— Task —
From the entries below, copy every line where the string "pour" appears.

— Data supplied —
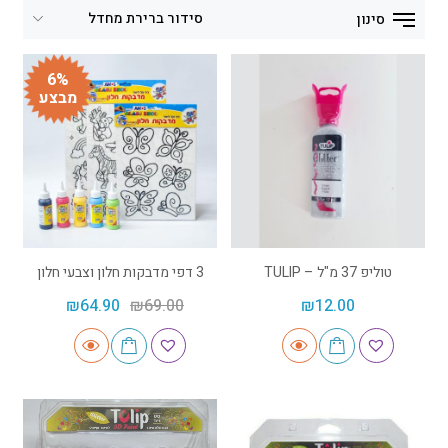
סינון
6%
מבצע
טוליפ 37 מ"ל – TULIP
3 דפי מדבקות חלון וצבעי חלון
₪
64.90
₪
69.00
₪
12.00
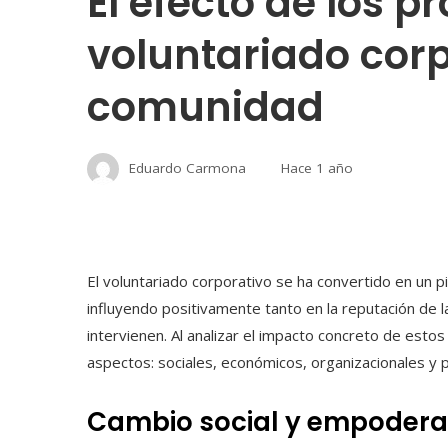
El efecto de los 
voluntariado corp
comunidad
Eduardo Carmona
Hace 1 año
El voluntariado corporativo se ha convertido en un pi
influyendo positivamente tanto en la reputación de 
intervienen. Al analizar el impacto concreto de est
aspectos: sociales, económicos, organizacionales y 
Cambio social y empodera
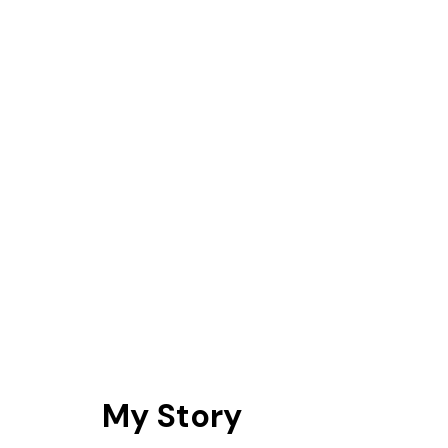
My Story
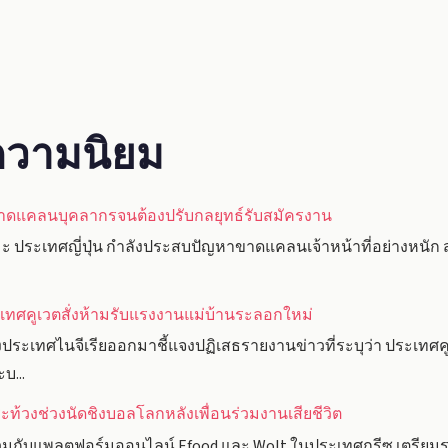
ับความนิยม
ขาดแคลนบุคลากรจนต้องปรับกลยุทธ์รับสมัครงาน
 ประเทศญี่ปุ่น กำลังประสบปัญหาขาดแคลนเจ้าหน้าที่อย่างหนัก ส่ง
ะเทศคูเวตสั่งห้ามรับแรงงานแม่บ้านระลอกใหม่
เทศไนจีเรียออกมาชี้แจงปฏิเสธรายงานข่าวที่ระบุว่า ประเทศคูเ
บ...
ท้วงช่วงนัดชิงบอลโลกหลังเพื่อนร่วมงานเสียชีวิต
วมกับแพลตฟอร์มออนไลน์ Efood และ Wolt ในประเทศกรีซ เตรียมร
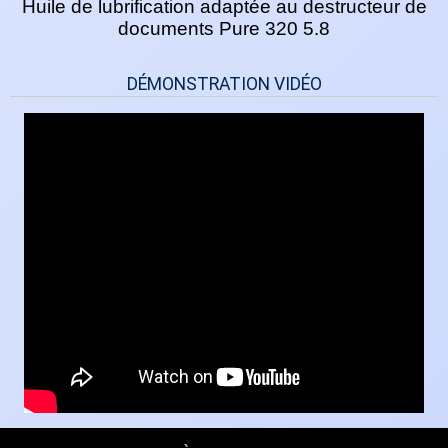
Huile de lubrification adaptée au destructeur de
documents Pure 320 5.8
DÉMONSTRATION VIDÉO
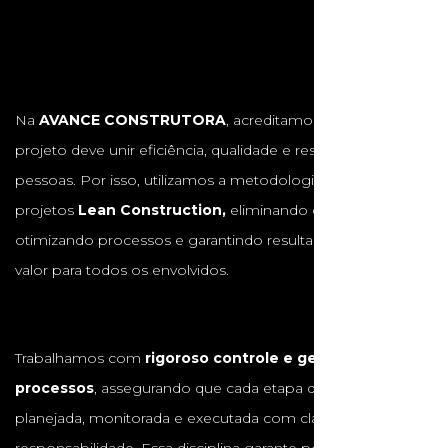
Na
AVANCE CONSTRUTORA
, acreditamos que cada
projeto deve unir eficiência, qualidade e respeito às
pessoas. Por isso, utilizamos a metodologia de gestão de
projetos
Lean Construction,
eliminando desperdícios,
otimizando processos e garantindo resultados com maior
valor para todos os envolvidos.
Trabalhamos com
rigoroso controle e gestão de
processos
, assegurando que cada etapa da obra seja
planejada, monitorada e executada com clareza e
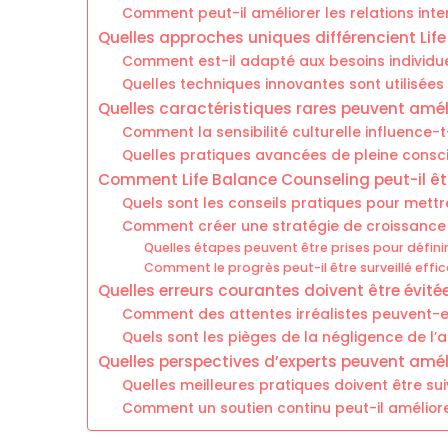
Comment peut-il améliorer les relations inte
Quelles approches uniques différencient Lif
Comment est-il adapté aux besoins individue
Quelles techniques innovantes sont utilisées
Quelles caractéristiques rares peuvent améli
Comment la sensibilité culturelle influence-t
Quelles pratiques avancées de pleine consc
Comment Life Balance Counseling peut-il êtr
Quels sont les conseils pratiques pour mett
Comment créer une stratégie de croissance
Quelles étapes peuvent être prises pour définir
Comment le progrès peut-il être surveillé eff
Quelles erreurs courantes doivent être évité
Comment des attentes irréalistes peuvent-el
Quels sont les pièges de la négligence de l’a
Quelles perspectives d’experts peuvent améli
Quelles meilleures pratiques doivent être su
Comment un soutien continu peut-il améliorer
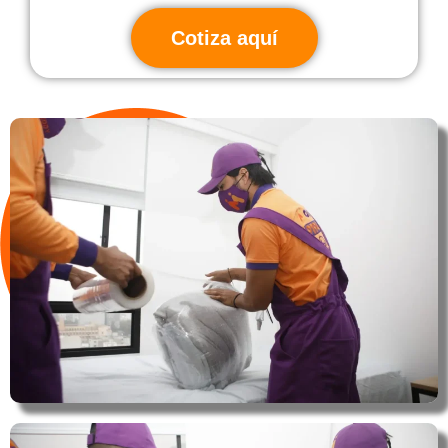
Cotiza aquí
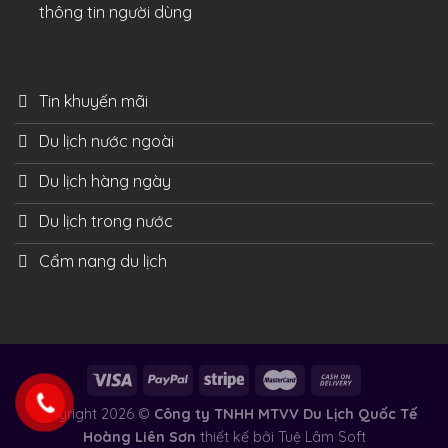
thông tin người dùng
Tin khuyến mãi
Du lịch nước ngoài
Du lịch hàng ngày
Du lịch trong nước
Cẩm nang du lịch
Copyright 2026 ©
Công ty TNHH MTVV Du Lịch Quốc Tế
Hoàng Liên Sơn
thiết kế bởi
Tuệ Lâm Soft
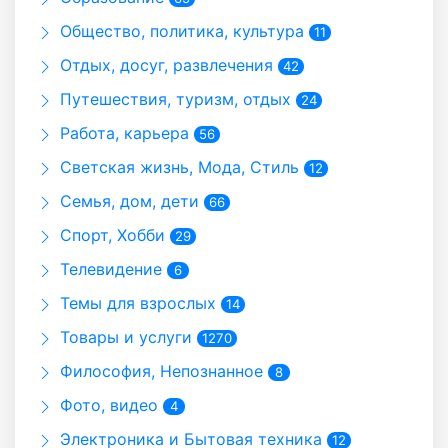
Общество, политика, культура
11
Отдых, досуг, развлечения
42
Путешествия, туризм, отдых
24
Работа, карьера
56
Светская жизнь, Мода, Стиль
12
Семья, дом, дети
66
Спорт, Хобби
29
Телевидение
6
Темы для взрослых
14
Товары и услуги
1270
Философия, Непознанное
8
Фото, видео
4
Электроника и Бытовая техника
12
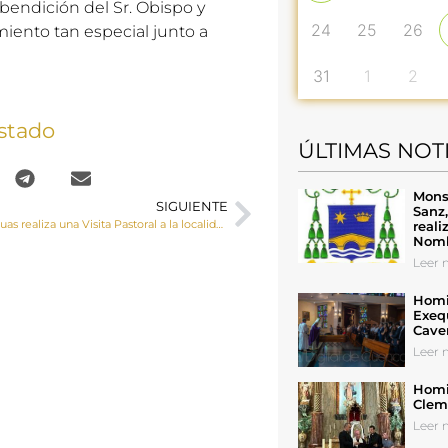
bendición del Sr. Obispo y
24
25
26
ento tan especial junto a
31
1
2
stado
ÚLTIMAS NOT
Mons
SIGUIENTE
Sanz
Monseñor Yanguas realiza una Visita Pastoral a la localidad de Moya
reali
Nomb
Leer n
Homil
Exeq
Cave
Leer n
Homil
Cleme
Leer n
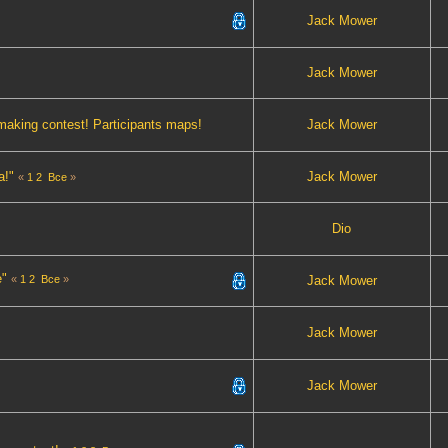
Jack Mower
Jack Mower
aking contest! Participants maps!
Jack Mower
а!"
Jack Mower
«
1
2
Все
»
Dio
е"
«
1
2
Все
»
Jack Mower
Jack Mower
Jack Mower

— Solution to this task —
Quels sont les conseils pratiques pour mett
Quelles étapes peuvent être prises pour définir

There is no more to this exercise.